Awards Database

Cottrell Scholar Awards - 2012

Sarah E. Reisman

California Institute of Technology

The Development and Application of Heterocycle Forming Reactions in Natural Product Total Synthesis

Reisman’s research is focused on the chemical synthesis of “natural products,” molecules that are isolated from plants, fungi, bacteria, and other natural sources. Many natural products exhibit interesting biological properties that may prove useful in medicine. One family of natural products that Reisman is working on is known as the ETPs. Members of this family have a reactive sulfur-sulfur bond, which is proposed to confer many of these molecules with anticancer properties. Reisman and her group are interested in synthesizing a particular subgroup of ETPs that, prior to her research, had never previously been prepared in the laboratory. Reisman received the Cottrell Scholar Award (CSA) based on her peer-reviewed proposal that included both research and teaching projects. Her CSA research project involves the development of new reactions that “isomerize” open-chain molecules to ring-containing molecules. In an isomerization reaction, the number of atoms in the starting molecule and product molecule stays the same, but the bonds between the atoms are rearranged. Reisman proposes to use isomerization reactions to prepare the target ETP molecules in fewer steps and in higher yields from commercially available material.

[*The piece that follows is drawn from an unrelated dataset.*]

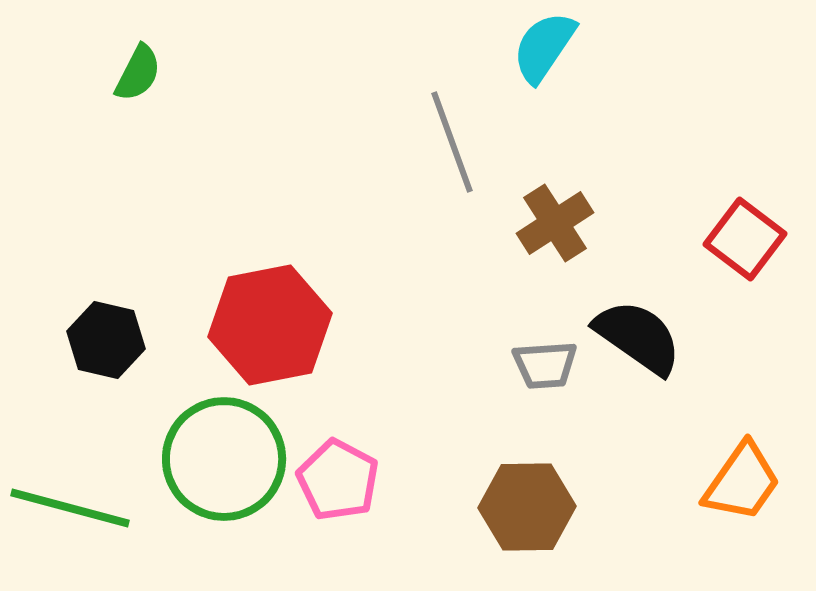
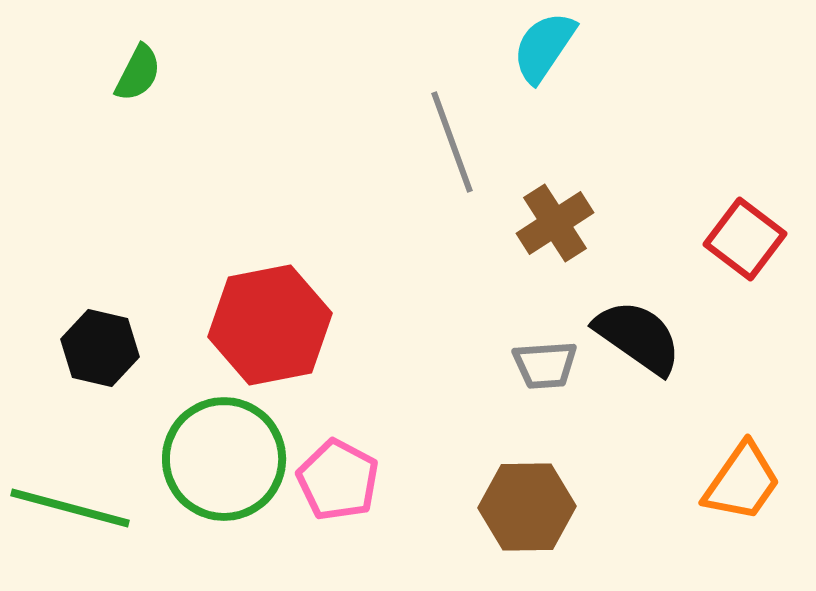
black hexagon: moved 6 px left, 8 px down
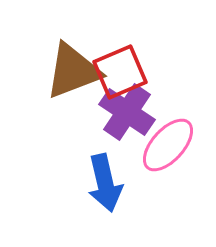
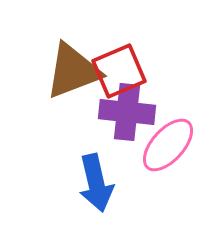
red square: moved 1 px left, 1 px up
purple cross: rotated 28 degrees counterclockwise
blue arrow: moved 9 px left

Meanwhile, for her Cottrell Scholar education project, she intends to develop a new freshman seminar at Caltech as part of a new curricular initiative at the school. Her proposed course is entitled, “From Penicillin to the Pill: How Small Molecules Have Changed the Modern World.” It will be open to 10-15 students who will meet with Reisman weekly in an informal, discussion-style setting. “The goal of the course is to excite students about chemical research by exposing them to the practical applications of chemistry very early in their college careers,” Reisman said. As an early-career chemist, Reisman’s work has been called “impressive,” and more senior colleagues have said she shows “exceptional promise” as an academic-based scientist. She received her Ph.D. in organic chemistry at Yale University and did postdoctoral work at Harvard before joining the Caltech faculty.